The word diet can be used to define any type of eating. Elephants have a typical diet, as do pandas. Humans are different because humans can basically eat almost anything to survive, as opposed to say, cats, which have to have meat or they die. (Sorry vegans).

The “science says diets fail” line has changed too. Now they claim that diets don’t work in the 2-5 year time frame. Bowing to the reality that in fact, diets do work while people adhere to them. The problem of course is that people don’t adhere long term to fad diets (see above) and if you go back to eating more, then you go back to weighing more.

The energy balance still rules, whether HAES folk (or the keto clan) accept it.

This little ditty from Ragen Chastain (who may not go by that name other than professionally at this point) claims that Kaiser gets intuitive eating wrong in its policies.

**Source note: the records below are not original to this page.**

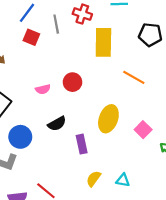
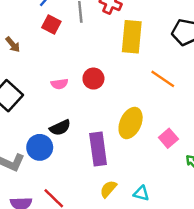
black semicircle: (57, 124) -> (60, 128), moved
blue circle: (20, 137) -> (40, 147), moved
purple rectangle: (82, 144) -> (98, 149), size x1.5

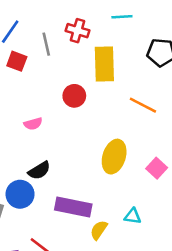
red circle: (93, 79) -> (74, 96), moved
purple rectangle: (98, 149) -> (73, 207), moved, turned -64
cyan triangle: (141, 193) -> (133, 216), moved

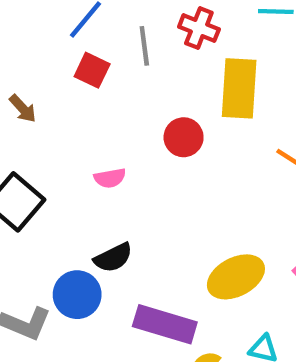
yellow ellipse: (114, 157) -> (236, 277), moved, turned 40

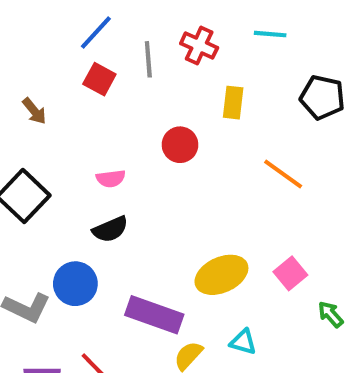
yellow rectangle: (239, 88) -> (233, 103), size x0.6
black semicircle: (113, 258) -> (110, 229), moved

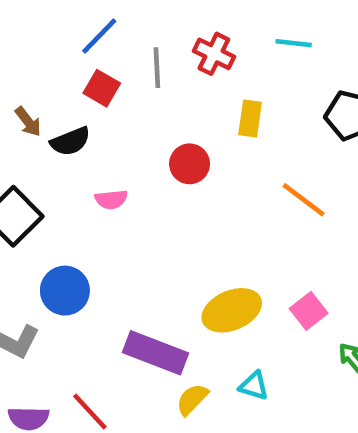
black semicircle: (110, 229) -> (70, 141), moved
blue circle: (75, 284) -> (65, 291), moved

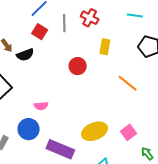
cyan line: (294, 43) -> (135, 16), moved
pink semicircle: (111, 199) -> (41, 106), moved
blue circle: (65, 291) -> (29, 129), moved

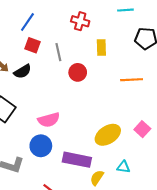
gray line: (64, 23) -> (58, 52), moved
orange line: (128, 83) -> (132, 80), turned -30
pink semicircle: (41, 106) -> (49, 120), size x1.5

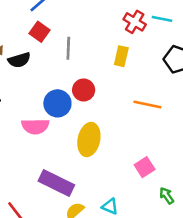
red cross: (80, 21) -> (135, 22), moved
red circle: (78, 72) -> (84, 90), moved
yellow ellipse: (108, 135) -> (89, 140), moved, turned -60
blue circle: (41, 146) -> (57, 103), moved

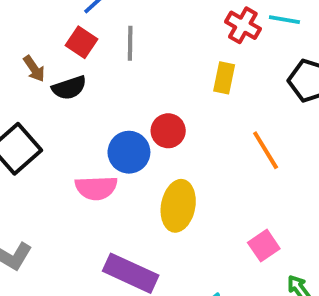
red square: (40, 32) -> (82, 42), moved
gray line: (68, 48) -> (130, 43), moved
orange line: (147, 104) -> (266, 150), turned 48

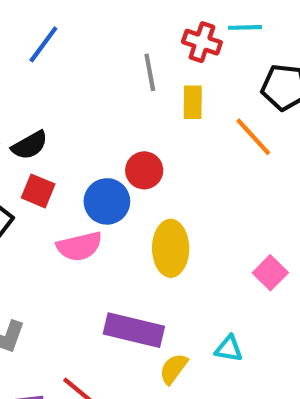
red square: (82, 42) -> (38, 191), moved
gray line: (130, 43) -> (150, 72), moved
orange line: (266, 150) -> (253, 137), moved

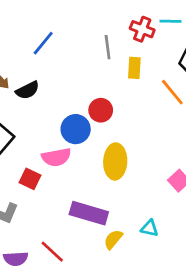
blue line: (43, 44) -> (43, 43), moved
red square: (38, 191) -> (30, 179), moved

Well, as intuitive eating doesn’t make a lot of sense, it’s not surprising that Kaiser’s version falls short of the HAES arbiters. Kaiser, as health providers, knows that telling people to eat all they want without considerations beyond what they are feeling is a recipe for disaster.

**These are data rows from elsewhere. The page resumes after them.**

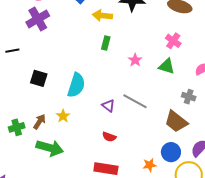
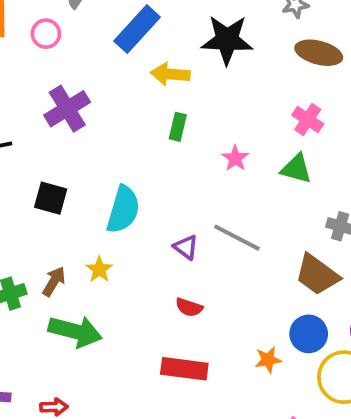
purple cross: (38, 19) -> (67, 109), moved

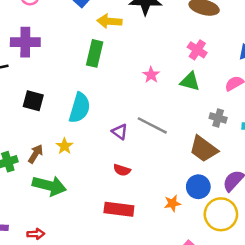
purple cross: (67, 109) -> (25, 42), moved, turned 32
green rectangle: (178, 127) -> (95, 53), moved, size x1.5

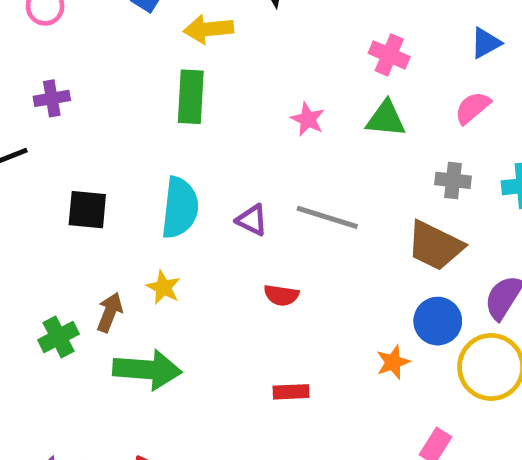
purple cross: (25, 42) -> (52, 98), size x0.6
purple triangle: (120, 132) -> (252, 220), moved
red semicircle: (122, 170) -> (281, 295), moved
red rectangle: (119, 209) -> (291, 392), size x0.6

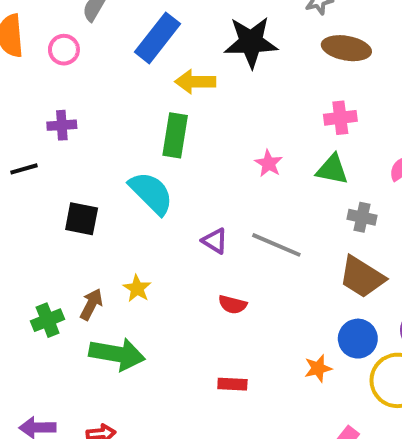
pink cross: (389, 55) -> (340, 118), turned -36
gray cross: (453, 180) -> (362, 217), moved
cyan semicircle: (180, 208) -> (151, 193), moved, turned -57

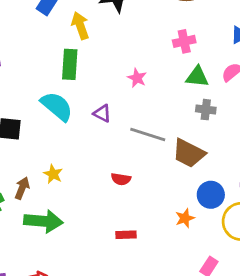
yellow arrow: (195, 82) -> (80, 26), turned 76
green triangle: (332, 169) -> (197, 77), moved
purple triangle: (215, 241) -> (102, 113), moved
brown trapezoid: (362, 277) -> (189, 153), moved

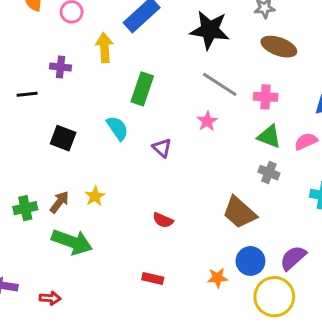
yellow arrow: (80, 26) -> (104, 48), moved
cyan semicircle: (57, 106) -> (117, 128), size x0.7
gray line: (148, 135) -> (220, 84), moved

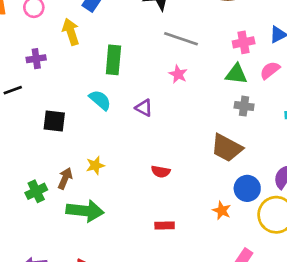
pink cross: (266, 97) -> (244, 42), moved
yellow star: (95, 196) -> (95, 165), turned 30
orange star: (217, 278) -> (222, 211), turned -30

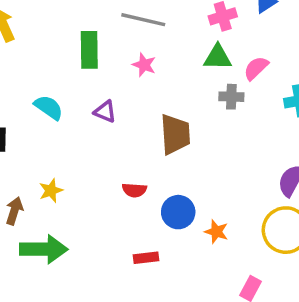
green rectangle: (113, 60) -> (89, 50), moved
pink semicircle: (270, 70) -> (256, 68), moved
brown trapezoid: (227, 148) -> (175, 134), moved, turned -116
blue circle: (247, 188) -> (178, 212), moved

Many health providers seem to like the concept of “intuitive eating” because they assume that intuitive implies eating only what you need to be healthy. Whereas others believe that intuitive means you eat anything you want whenever you want it, without regard to the implications for your health. (I include weight as an indicator of health, which automatically puts me outside the HAES confines. I can live with that.)

Terms that lack precise definitions (and "intuitive eating" surely does) are generally useless.